A uniform rod AB of length 2a and mass M is freely pivoted at A and is held with B vertically above A. It is then allowed to fall and when B is vertically below A it strikes a stationary particle , also of mass M,which sticks to the rod at B. The rod then turns through a further angle alpha before coming to rest. Find alpha.

Question

A uniform rod AB of length 2a and mass M is freely pivoted at A and is held with B vertically above A. It is then allowed to fall and when B is vertically below A it strikes a stationary particle , also of mass M,which sticks to the rod at B. The rod then turns through a further angle alpha before coming to rest. Find alpha.

Answer 1

letting the zero PE system at A, then

initial PE=mga
final PE =-mga cosAlpha-MG*2a*CosAlpha

solve for cosAlpha, setting final=initialPE

CosAlpha= 1/(-1-2)=-1/3

where alpha is measured from the vertical downward, clockwise

Answer 2

To find the angle α through which the rod turns after the collision, we need to apply the principle of conservation of angular momentum.

The initial angular momentum of the system before collision is zero, as the rod is stationary and the particle is initially vertically above point A. After the collision, the combined system of the rod and the particle will have an angular momentum.

The angular momentum is given by the equation:

L = Iω

where L is the angular momentum, I is the moment of inertia, and ω is the angular velocity.

Before the collision, the rod is rotating about point A with angular velocity ω. The moment of inertia of the rod about point A is given by:

I_rod = (1/3)M(2a)^2

After the collision, the mass of the system becomes 2M (rod + particle combined). The moment of inertia of the system about point A is given by:

I_system = (1/3)(2M)(2a)^2 + M(2a)^2

Since the system is initially at rest, the total angular momentum before collision is zero. After the collision, the angular momentum can be calculated as:

L_system = I_system * ω_system

where ω_system is the angular velocity after the collision.

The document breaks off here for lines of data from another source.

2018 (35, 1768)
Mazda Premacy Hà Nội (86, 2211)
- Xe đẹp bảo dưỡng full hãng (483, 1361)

Since the particle sticks to the rod, the rod and the particle will rotate together as a single unit. The length of the rod is 2a, and the distance from point A to the center of mass of the system (rod + particle) is a. The angular displacement α is the angle through which the system rotates before coming to rest.

Using the principle of conservation of angular momentum:

L_rod + L_particle = L_system

0 + 0 = I_system * ω_system

(1/3)M(2a)^2 * ω_rod + M(2a)^2 * ω_particle = (1/3)(2M)(2a)^2 * ω_system

Simplifying the equation:

(1/3) * 4a^2 * ω_rod + 4a^2 * ω_particle = (2/3) * 4a^2 * ω_system

Dividing both sides by 4a^2:

(1/3) * ω_rod + ω_particle = (2/3) * ω_system

Since the particle is initially stationary, its angular velocity is zero:

(1/3) * ω_rod + 0 = (2/3) * ω_system

Multiplying both sides by 3:

ω_rod = 2 * ω_system

Substituting ω_rod into the equation:

2 * ω_system + 0 = (2/3) * ω_system

Simplifying the equation:

(2/3) * ω_system = 2 * ω_system

Multiplying both sides by (3/2):

ω_system = 4 * ω_system

Since ω_system cannot equal zero, we can divide both sides by ω_system:

1 = 4

This equation is not true, which means there is no consistent solution. Therefore, the system cannot come to rest at an angle α.